Dal punto di vista dei fatti, si tratta di un'affermazione in larga misura falsa. Anche se delle imprese chiudono, e soprattutto se una parte più o meno grande dei posti di lavoro sono soppressi, la produzione industriale della Francia, come anche quella degli Stati Uniti, è in crescita. In Francia, l'industria ha perduto più di un milione e mezzo di posti di lavoro tra il 1978 ed il 2002 ed ha registrato una diminuzione del 30% del suo organico. Ciononostante una parte di questi posti di lavoro non è scomparsa : i lavoratori interinali così come un certo numero di funzioni esternalizzate sono stati tolti dal calcolo della produzione industriale per essere contabilizzati come servizi. Ma la produzione industriale ha continuato ad aumentare in volume, del 2,5% circa in media annua. La parte dell'industria nel prodotto interno lordo non è praticamente diminuita tra il 1978 ed il 2002 (rispettivamente il 20,1% ed il 19,5%).

Ciò rappresenta un aumento della produttività nei settori considerati. Questo aumento è dovuto in parte ad un accrescimento dello sfruttamento dei lavoratori: allungamento della durata ed intensificazione del lavoro, ecc. E da questo punto di vista dev'essere combattuto. E' dovuta anche ai progressi tecnologici. Da quest'altro punto di vista, l'atteggiamento dei comunisti deve essere di non opporcisi. Come più in generale è di non opporsi al progresso scientifico e tecnico suscettibile di facilitare il lavoro umano, anche se questo progresso si traduce in una disparizione di intere professioni. I comunisti non devono reclamare la riapertura delle mine di carbone, per esempio, "per creare posti di lavoro".

Al contrario, devono mostrare come, nell'economia capitalista, un aumento della produttività del lavoro umano, invece di giovare all'insieme della collettività, si traduce in una crescita della disoccupazione, redditi che stagnano, o addirittura diminuiscono, per i lavoratori, e al contrario in un aumento del profitto per i padroni. Non è il progresso tecnologico che bisogna rimettere in discussione bensì l'uso che ne viene fatto nell'economia basata sul profitto privato.

L'avvenire comunista verrà sicuramente la scomparsa di una gran parte dei lavori faticosi e sporchi, grazie all'automatizzazione di alcune attività e, di conseguenza, una diminuzione della quantità di lavoro necessario, a vantaggio di attività umane scelte liberamente.
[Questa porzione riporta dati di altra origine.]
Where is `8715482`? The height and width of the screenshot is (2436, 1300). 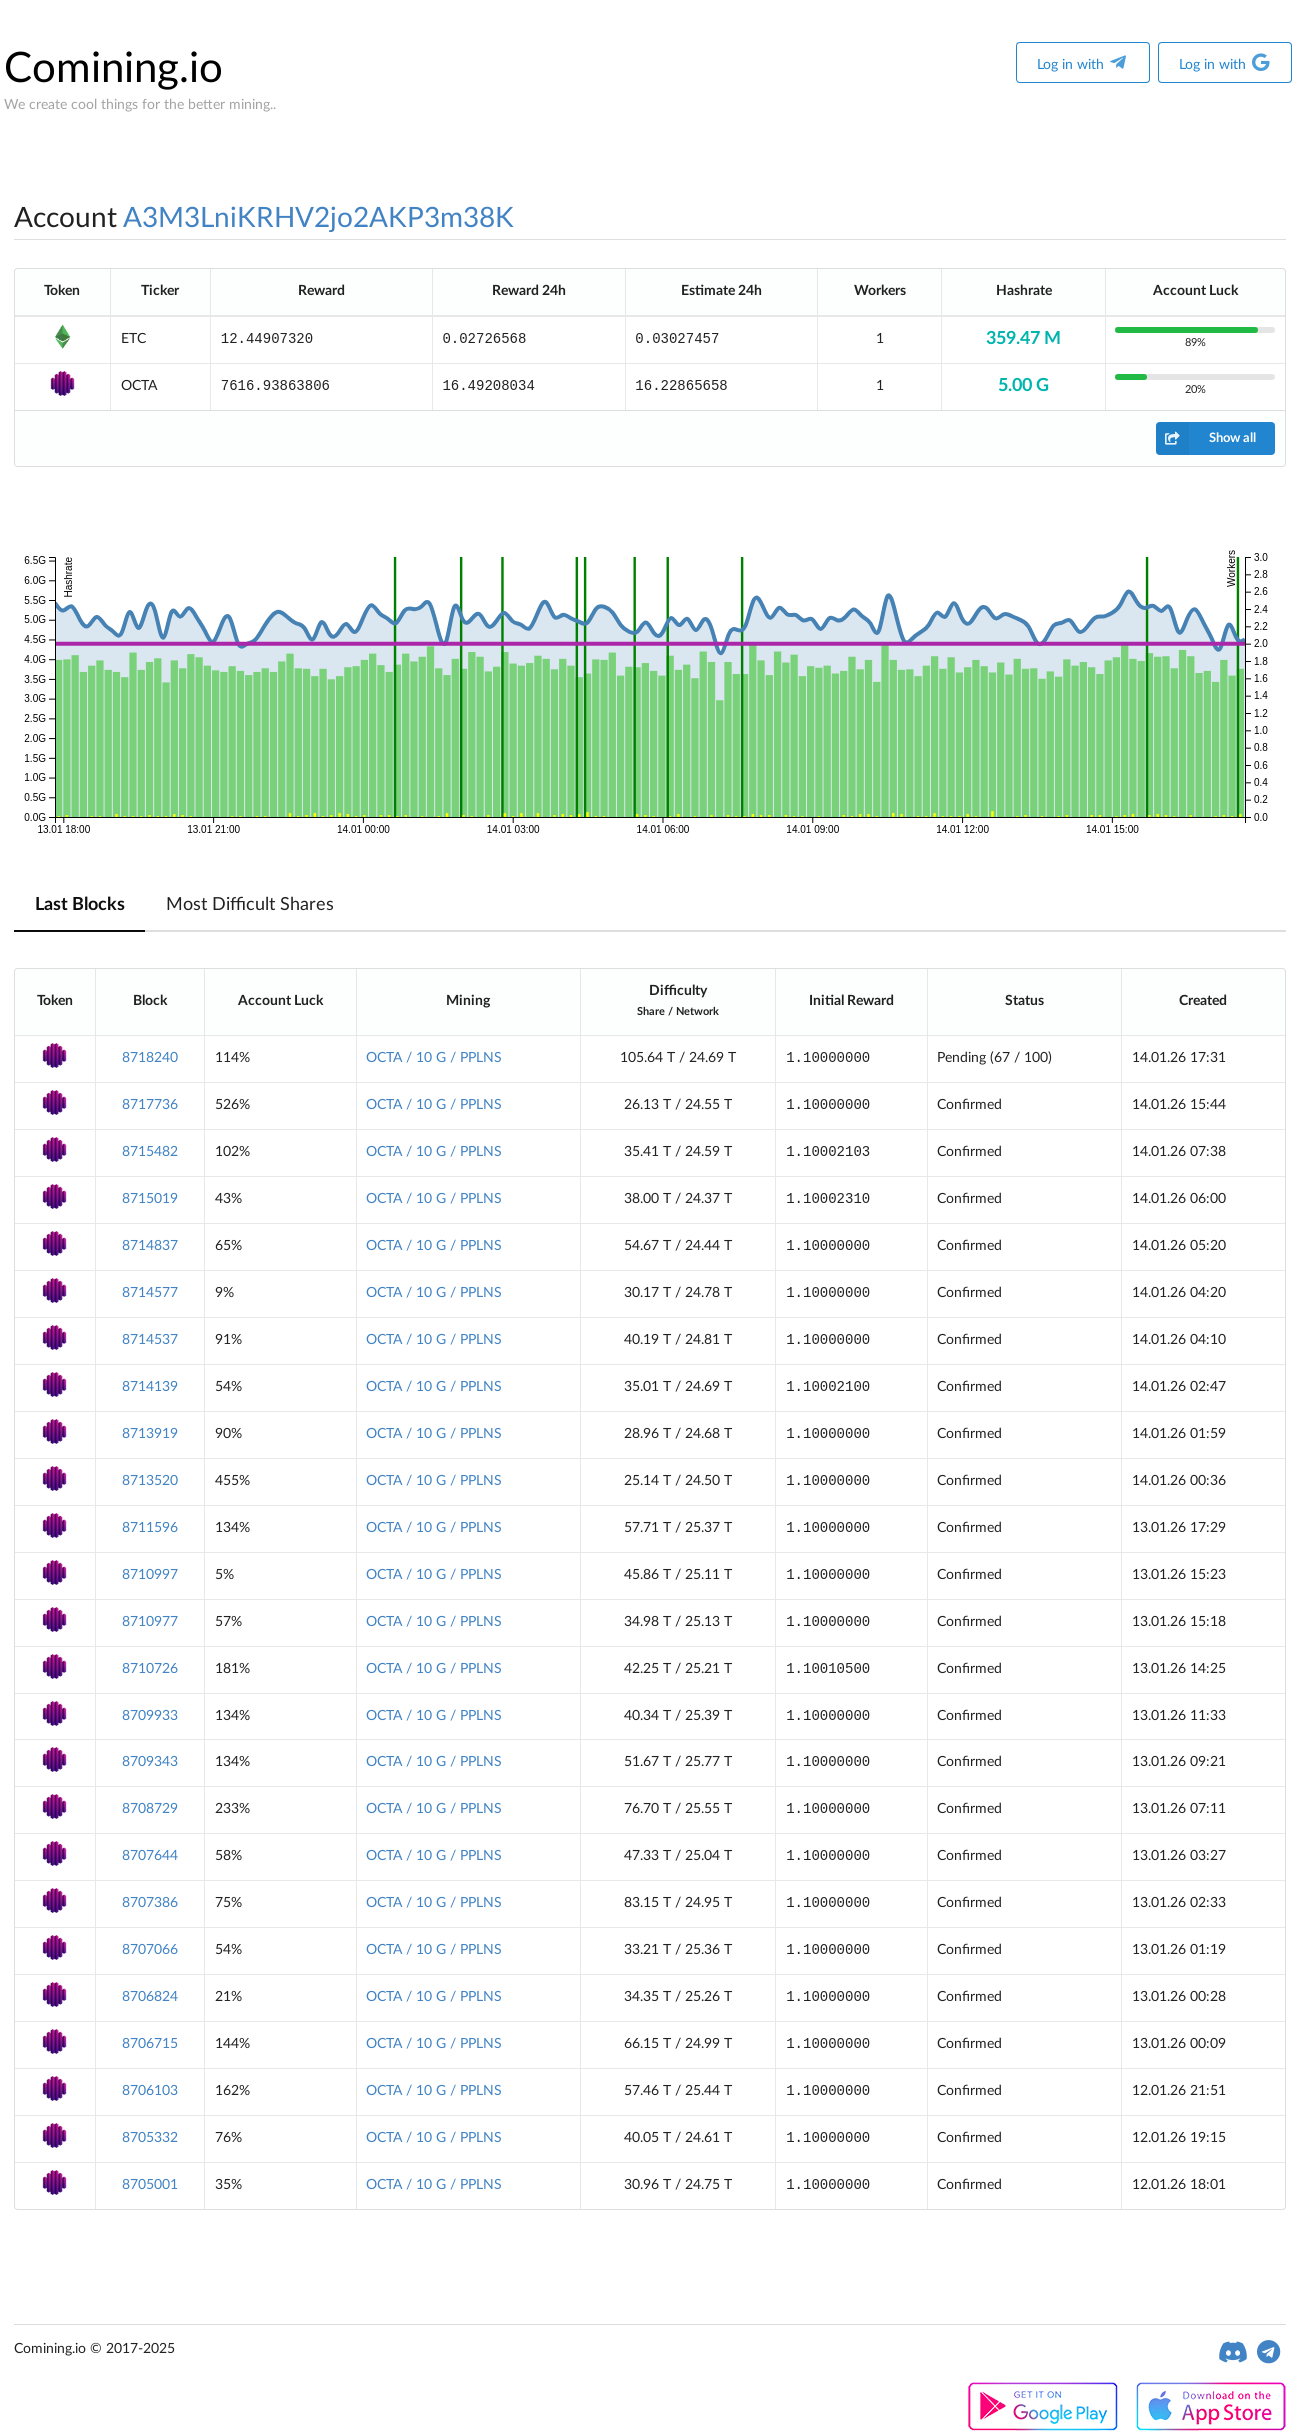
8715482 is located at coordinates (150, 1152).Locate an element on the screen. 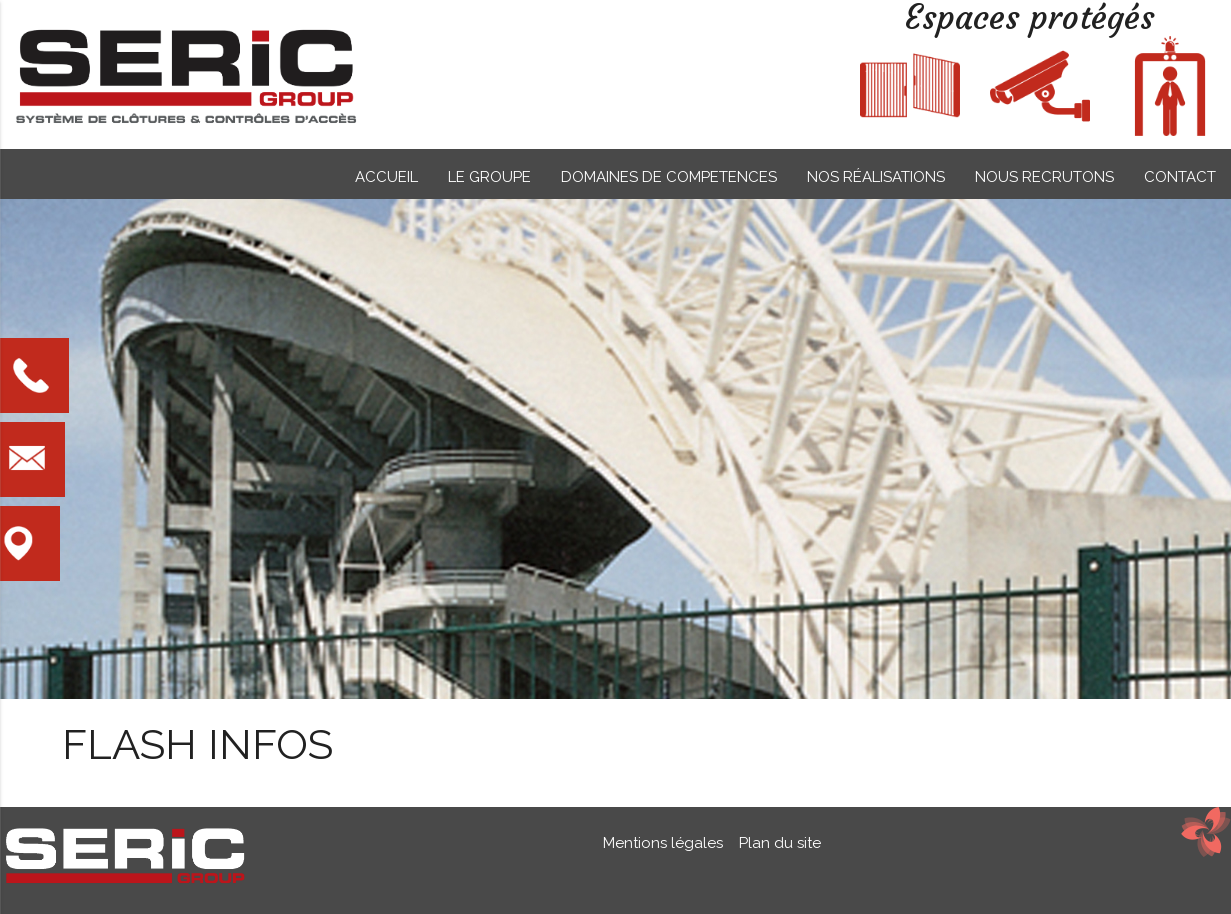 This screenshot has width=1231, height=914. DOMAINES DE COMPETENCES is located at coordinates (669, 177).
E' necessario che, partecipando alla lotta concreta condotta dai lavoratori, spesso con le spalle al muro, non cessiamo di intervenire su tali questioni, e non come sindacalisti, ma come militanti comunisti. Per una moltitudine di problemi prodotti dall'economia capitalista non c'è soluzione nell'ambito di questa organizzazione sociale. Non è compito nostro cercare pseudo-soluzioni piacevoli. I riformisti lo fanno già, con la scarsa efficacia che conosciamo.